Politics Viewpoints

The Tax Plan

Recently, Chuck Schumer and Nancy Pelosi, both high ranking Democrats in Congress, made the bold decision not to attend a meeting with Trump to discuss the GOP proposed tax bill. This was after Trump tweeted that a deal would most likely not be reached. Pelosi and Schumer have stated that they have chosen to work with other Republican in Congress instead in order to try to reach a compromise.

In response to the absence of Schumer and Pelosi, the President took photos next to two empty chairs with Pelosi and Schumer’s names written on the desk. In reaction to Trump’s photo, Pelosi said, “His empty chair photo opp showed he’s more interested in stunts than addressing the needs of the American people”.

Senate Majority Leader Mitch McConnell and Speaker of the House Paul Ryan both had a different reaction to Trump’s photo. They believe that Democrats should not have passed on the chance to go to the White House. “Democrats are putting government operations, particularly resources for our men and women on the battlefield, at great risk by pulling these antics,” said Ryan and McConnell. However, Ryan and McConnell have pulled similar antics during the Obama administration so their objection to the actions of Pelosi and Schumer is quite hypocritical.

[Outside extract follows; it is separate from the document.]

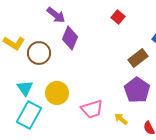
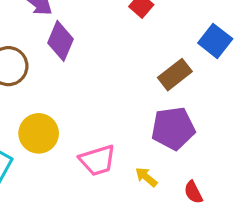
purple pentagon: (137, 90) -> (173, 128), turned 30

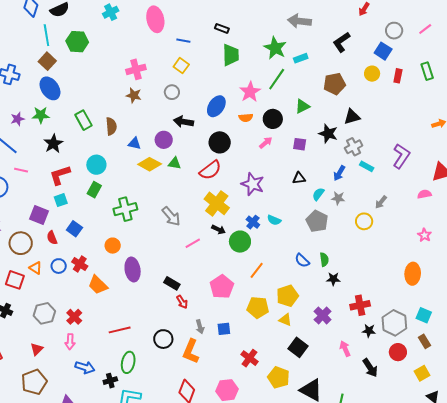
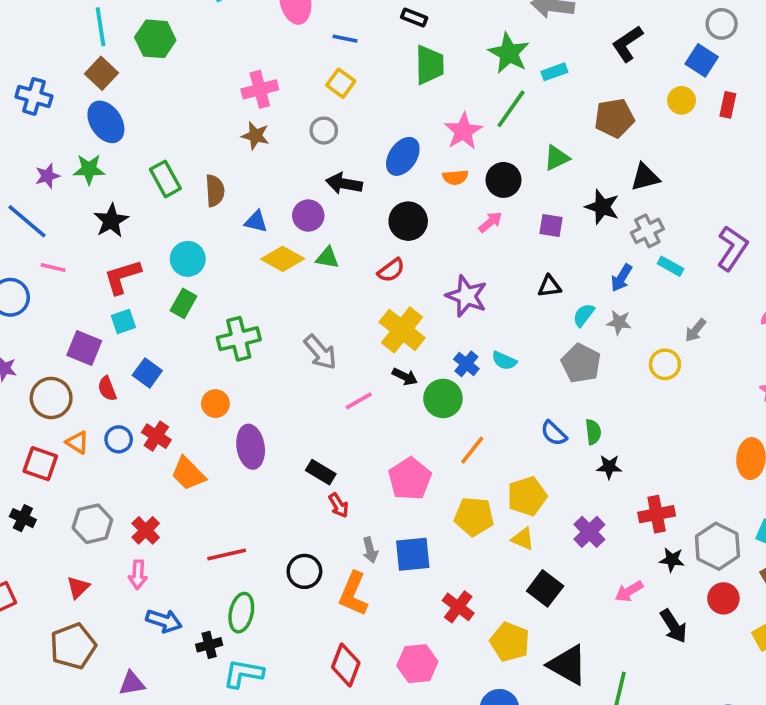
red semicircle: (210, 170) -> (391, 270), size x0.7
blue square: (224, 329) -> (413, 554), size x1.5
pink arrow: (345, 349) -> (629, 591), turned -98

The tax bill in question would cause some middle and lower income Americans to suffer monetary losses or in some instances, obtain minimal tax relief, while giving huge tax cuts to the rich, including Trump and his family. Therefore, this would raise the level of income inequality in the United States. The plan cuts the corporate tax from 35% to 20%, putting more money in the pockets extremely wealthy Americans and out of the pockets of everyone else. Consequently, there will be less money in the budget for public works and social programs. In fact, many corporations are already experiencing record level profits, yet the added revenue from tax cuts has not been used to hire more workers or increase wages.

Many argue that if the wealthy have more money, both wages and jobs will increase. However, historically the method of a trickle-down economy has failed more than succeeded. This is largely because wealthy Americans tend to save money or let it sit in banks, rather than spend the money that would increase the flow of money in the economy. The plan also lowers the income tax for the top wage earners from 39% to 35%, which allows the Americans that have the most money to keep the money for themselves.

Currently people can deduct their state and local income and property tax before paying federal income tax, allowing for people to pay less in federal taxes. Republicans want to remove this deduction, causing numerous middle income individuals to have higher tax bills. This particularly impacts Americans living in liberal states because these states tend to have high state income taxes to provide for social programs. Although this tax increase impacts all levels of income, it is most harmful to the middle and lower class who can not afford to lose these deductions.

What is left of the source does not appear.